Exercise goal →
Copy each line of the records below that has "線珠天珠のサイズ" in it.

Dataset entries →
________________________________________
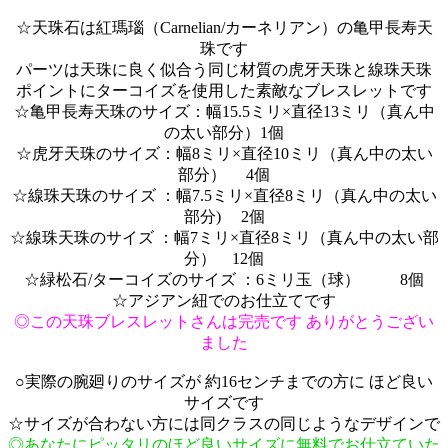
☆天珠石は紅瑪瑙（Carnelian/カーネリアン）の亀甲長寿天
珠です
パーツは天珠に良く似合う同じ材質の虎牙天珠と線珠天珠
ポイントにターコイズを使用した素敵なブレスレットです
☆亀甲長寿天珠のサイズ：幅15.5ミリ×直径13ミリ（真ん中
の太い部分）1個
☆虎牙天珠のサイズ：幅8ミリ×直径10ミリ（真ん中の太い
部分） 4個
☆線珠天珠のサイズ ：幅7.5ミリ×直径8ミリ（真ん中の太い
部分) 2個
☆線珠天珠のサイズ ：幅7ミリ×直径8ミリ（真ん中の太い部
分） 12個
☆緑松石/ターコイズのサイズ ：6ミリ玉（球） 8個
☆アジアン紐でのお仕立てです
◎この天珠ブレスレットさんは完売です ありがとうござい
ました
○実際の腕廻りのサイズが 約16センチまでの方に ほど良い
サイズです
☆サイズが合わない方には同クラスの同じようなデザインで
◎あなたにピッタリのほど良いサイズに無料でお仕立ていた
________________________________________
Your solution →
☆線珠天珠のサイズ ：幅7.5ミリ×直径8ミリ（真ん中の太い
☆線珠天珠のサイズ ：幅7ミリ×直径8ミリ（真ん中の太い部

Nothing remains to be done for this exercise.